Some of the key factors that led to the board’s decision:

  • Only 17 percent of patients from Huron Hospital’s primary market went to Huron for key inpatient services, including heart care, oncology and pulmonology, in the first half of 2010. The vast majority of patients (83 percent) are already choosing other hospitals, with the largest number (35 percent) going elsewhere in the Cleveland Clinic health system. Further, only 38 percent of East Cleveland patients use Huron Hospital for inpatient services. Declining patient volume creates potential challenges to maintaining quality and patient safety.
  • There’s been a 10 percent decrease in discharges since 2003, and a 16 percent decrease in surgical procedures. Huron Hospital currently has less than 100 patients a day and less than 60 percent of the 185 staffed beds are occupied. The decline has accelerated this year with some units closed temporarily; on some days the hospital has held as few as 47 inpatients.
  • The population in East Cleveland has declined 34 percent (from 27,217 to 17,843 residents) since 2000, according to the 2010 U.S. Census.
  • Huron Hospital’s facilities are aging and have required extensive resources over the years. The hospital has sustained continued financial losses and Cleveland Clinic anticipates losses at the new facility, as well.

Cleveland Clinic officials plan to reach out to City of East Cleveland officials in the near future to discuss transitional issues and to determine the future use of the property.

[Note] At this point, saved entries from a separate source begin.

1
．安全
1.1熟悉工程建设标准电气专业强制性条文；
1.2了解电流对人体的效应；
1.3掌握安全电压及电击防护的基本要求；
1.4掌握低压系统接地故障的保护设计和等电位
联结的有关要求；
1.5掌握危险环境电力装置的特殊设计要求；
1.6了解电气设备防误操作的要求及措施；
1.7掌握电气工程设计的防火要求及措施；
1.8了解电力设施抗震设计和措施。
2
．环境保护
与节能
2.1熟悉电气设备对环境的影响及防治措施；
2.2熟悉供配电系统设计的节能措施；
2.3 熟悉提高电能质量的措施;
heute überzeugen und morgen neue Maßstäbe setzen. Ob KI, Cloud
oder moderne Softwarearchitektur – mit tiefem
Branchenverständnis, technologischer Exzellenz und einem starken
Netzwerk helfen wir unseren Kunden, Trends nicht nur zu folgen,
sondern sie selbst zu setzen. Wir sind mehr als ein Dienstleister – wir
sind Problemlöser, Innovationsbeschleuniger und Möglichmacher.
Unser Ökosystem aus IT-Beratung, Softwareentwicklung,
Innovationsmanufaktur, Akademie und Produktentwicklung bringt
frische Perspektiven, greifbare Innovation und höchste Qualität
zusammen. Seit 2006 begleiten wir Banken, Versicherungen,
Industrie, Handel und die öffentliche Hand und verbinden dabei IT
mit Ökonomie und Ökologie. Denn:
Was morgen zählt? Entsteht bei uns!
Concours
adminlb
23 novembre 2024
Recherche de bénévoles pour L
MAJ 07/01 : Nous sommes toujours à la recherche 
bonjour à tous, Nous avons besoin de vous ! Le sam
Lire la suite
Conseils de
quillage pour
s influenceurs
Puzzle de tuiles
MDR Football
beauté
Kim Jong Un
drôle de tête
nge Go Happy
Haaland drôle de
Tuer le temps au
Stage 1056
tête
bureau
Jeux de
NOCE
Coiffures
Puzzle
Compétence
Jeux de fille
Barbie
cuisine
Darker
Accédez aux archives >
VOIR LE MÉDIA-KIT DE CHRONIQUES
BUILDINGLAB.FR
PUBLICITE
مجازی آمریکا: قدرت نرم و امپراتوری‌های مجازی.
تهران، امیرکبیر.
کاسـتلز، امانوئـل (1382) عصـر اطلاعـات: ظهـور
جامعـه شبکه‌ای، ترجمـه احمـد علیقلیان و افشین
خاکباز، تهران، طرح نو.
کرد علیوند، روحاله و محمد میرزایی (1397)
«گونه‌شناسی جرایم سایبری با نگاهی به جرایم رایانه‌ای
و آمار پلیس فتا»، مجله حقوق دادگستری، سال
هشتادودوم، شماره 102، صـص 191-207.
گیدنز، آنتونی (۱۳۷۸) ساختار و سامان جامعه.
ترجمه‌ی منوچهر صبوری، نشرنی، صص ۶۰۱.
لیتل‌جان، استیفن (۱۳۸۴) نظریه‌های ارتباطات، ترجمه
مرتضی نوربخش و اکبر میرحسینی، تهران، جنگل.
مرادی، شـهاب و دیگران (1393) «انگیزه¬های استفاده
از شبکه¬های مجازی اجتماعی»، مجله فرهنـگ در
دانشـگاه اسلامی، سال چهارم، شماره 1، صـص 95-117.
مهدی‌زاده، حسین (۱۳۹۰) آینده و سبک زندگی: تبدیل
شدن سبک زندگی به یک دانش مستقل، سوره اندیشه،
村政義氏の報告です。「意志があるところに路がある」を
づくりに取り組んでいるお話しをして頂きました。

Cleveland's Huron Road Hospital was founded in 1856 and incorporated in 1874. It became a founding member of the Meridia Health System in 1984. In 1997, the Meridia Health System became part of the Cleveland Clinic health system.

Among its many accomplishments, Huron Hospital was the first community hospital in the Cleveland Clinic health system to fully implement electronic medical records. Huron Hospital has been recognized by the U.S. Department of Health and Human Services for success in saving lives by increasing organ donation rates.

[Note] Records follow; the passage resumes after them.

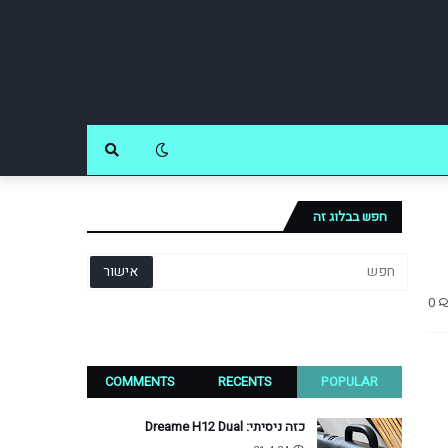
חפש בבלוג זה
0
COMMENTS
RECENTS
POPULAR
כזה ניסיתי: Dreame H12 Dual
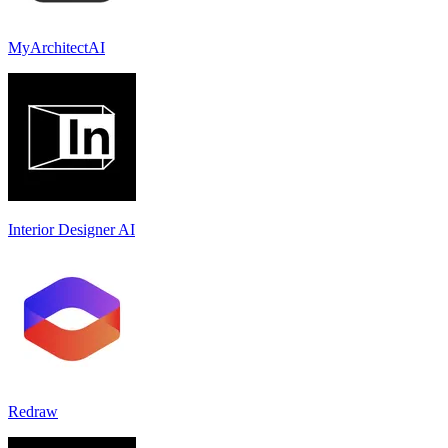
MyArchitectAI
Interior Designer AI
Redraw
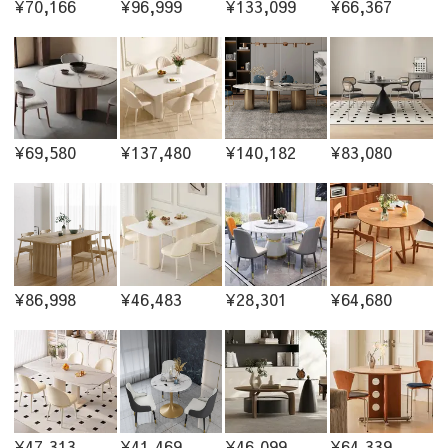
¥70,166
¥96,999
¥133,099
¥66,367
¥69,580
¥137,480
¥140,182
¥83,080
¥86,998
¥46,483
¥28,301
¥64,680
¥47,313
¥41,469
¥46,099
¥64,339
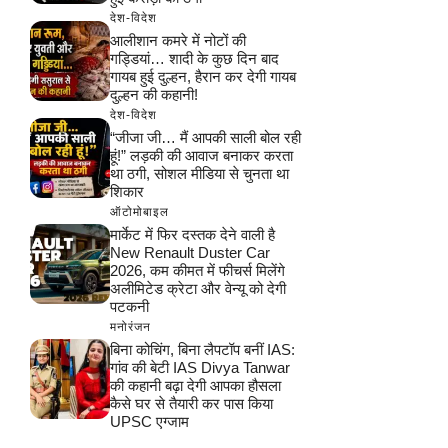
देश-विदेश
आलीशान कमरे में नोटों की
गड्डियां… शादी के कुछ दिन बाद
गायब हुई दुल्हन, हैरान कर देगी गायब
दुल्हन की कहानी!
देश-विदेश
“जीजा जी… मैं आपकी साली बोल रही
हूं!” लड़की की आवाज बनाकर करता
था ठगी, सोशल मीडिया से चुनता था
शिकार
ऑटोमोबाइल
मार्केट में फिर दस्तक देने वाली है
New Renault Duster Car
2026, कम कीमत में फीचर्स मिलेंगे
अलीमिटेड क्रेटा और वेन्यू को देगी
पटकनी
मनोरंजन
बिना कोचिंग, बिना लैपटॉप बनीं IAS:
गांव की बेटी IAS Divya Tanwar
की कहानी बढ़ा देगी आपका हौसला
कैसे घर से तैयारी कर पास किया
UPSC एग्जाम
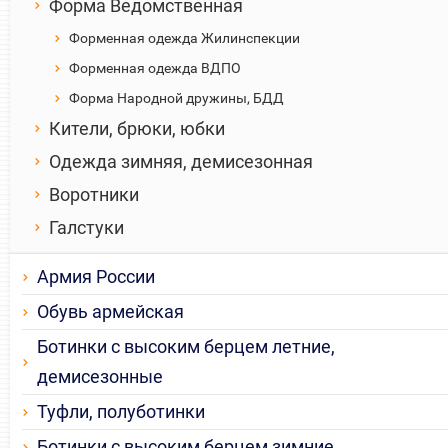
Форма Ведомственная
Форменная одежда Жилинспекции
Форменная одежда ВДПО
Форма Народной дружины, БДД
Кители, брюки, юбки
Одежда зимняя, демисезонная
Воротники
Галстуки
Армия России
Обувь армейская
Ботинки с высоким берцем летние,
демисезонные
Туфли, полуботинки
Ботинки с высоким берцем зимние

Cleveland Clinic is Northeast Ohio’s largest employer supporting more than 58,000 households. It’s the second largest employer in the state, supporting more than 81,000 direct and indirect jobs in Ohio in 2009, generating more than $3.9 billion in total earnings.

Cleveland Clinic spurred nearly $10.5 billion of the total economic activity in Ohio in 2009. Its community benefit contribution in 2010 totaled $537.4 million, including $149.8 million in charity care.

Huron Hospital patients can get more information at 216-761-2955. Information also is available at www.huronhospital.org.

About Cleveland Clinic

Cleveland Clinic is a nonprofit multispecialty academic medical center that integrates clinical and hospital care with research and education. It was founded in 1921 by four renowned physicians with a vision of providing outstanding patient care based upon the principles of cooperation, compassion and innovation. Cleveland Clinic has pioneered many medical breakthroughs, including coronary artery bypass surgery and the first face transplant in the United States. U.S.News & World Report consistently names Cleveland Clinic as one of the nation’s best hospitals in its annual “America’s Best Hospitals” survey. About 2,800 full-time salaried physicians and researchers and 11,000 nurses represent 120 medical specialties and subspecialties. Cleveland Clinic health system includes a main campus near downtown Cleveland, nine community hospitals and 15 Family Health Centers in Northeast Ohio, Cleveland Clinic Florida, the Lou Ruvo Center for Brain Health in Las Vegas, Cleveland Clinic Canada, and opening in 2013, Cleveland Clinic Abu Dhabi. In 2010, there were 4 million visits throughout the Cleveland Clinic health system and 155,000 hospital admissions. Patients came for treatment from every state and from more than 100 countries.